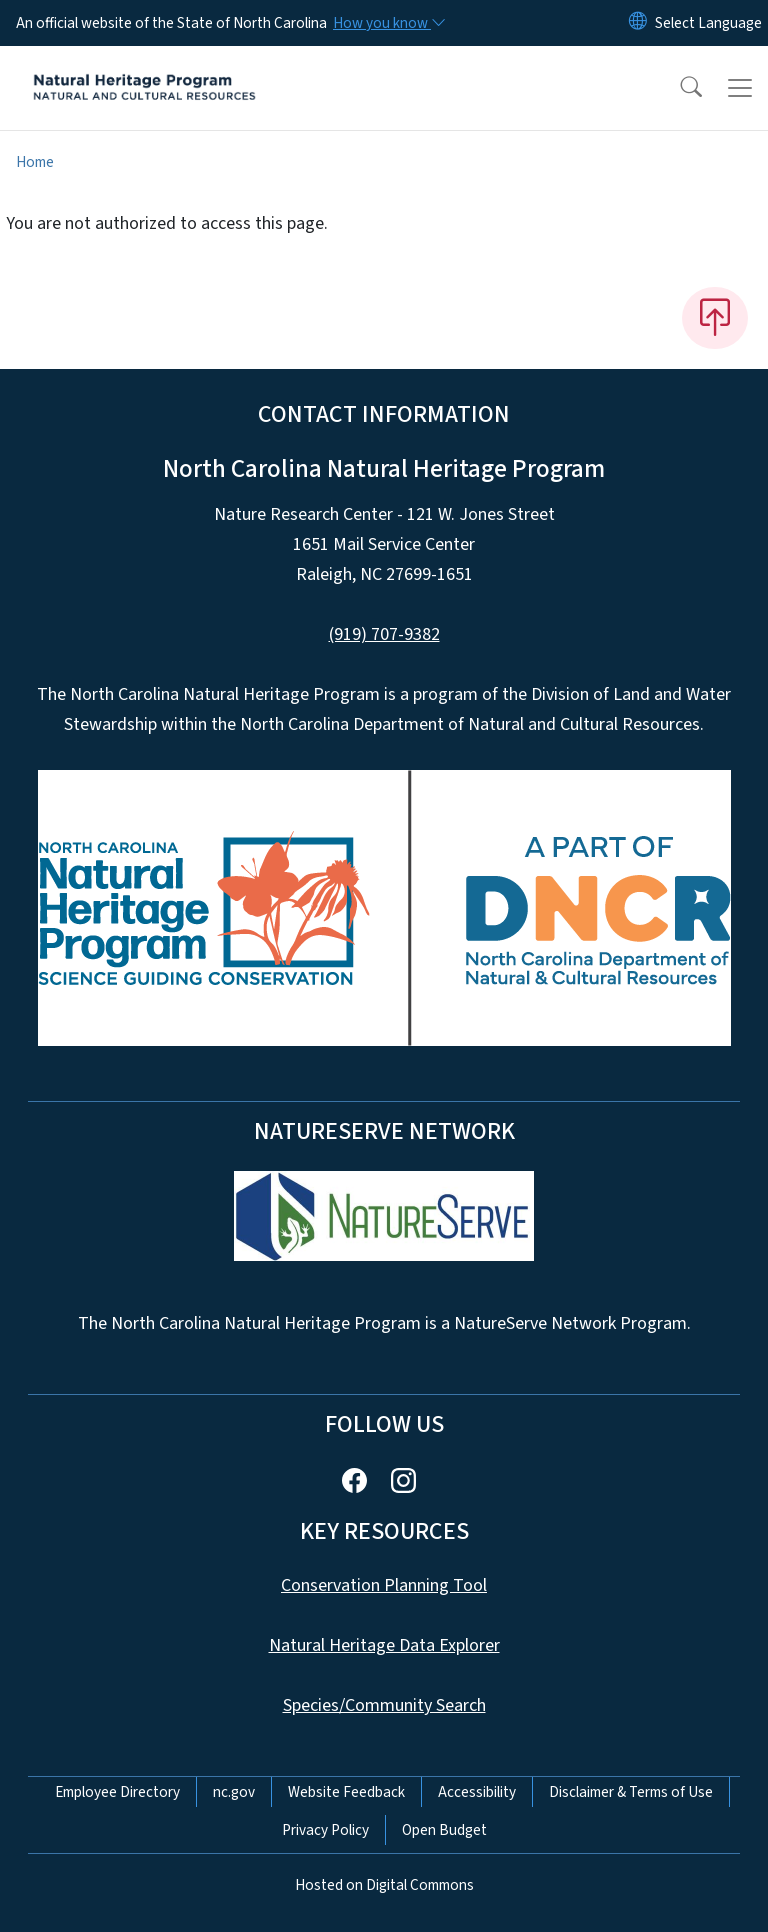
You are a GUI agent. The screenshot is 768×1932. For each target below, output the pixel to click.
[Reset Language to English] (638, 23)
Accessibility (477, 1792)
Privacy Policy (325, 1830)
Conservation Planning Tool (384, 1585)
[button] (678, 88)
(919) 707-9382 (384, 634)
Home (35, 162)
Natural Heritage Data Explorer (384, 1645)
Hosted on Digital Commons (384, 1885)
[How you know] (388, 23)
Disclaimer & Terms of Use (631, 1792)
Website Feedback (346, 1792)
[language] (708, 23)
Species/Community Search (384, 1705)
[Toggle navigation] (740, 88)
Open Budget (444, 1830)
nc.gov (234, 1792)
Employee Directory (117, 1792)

- - -

◆ Directions
In the data above, find the line containing "[language] (708, 23)", then copy it and every later line exactly.

◆ Your response
[language] (708, 23)
Species/Community Search (384, 1705)
[Toggle navigation] (740, 88)
Open Budget (444, 1830)
nc.gov (234, 1792)
Employee Directory (117, 1792)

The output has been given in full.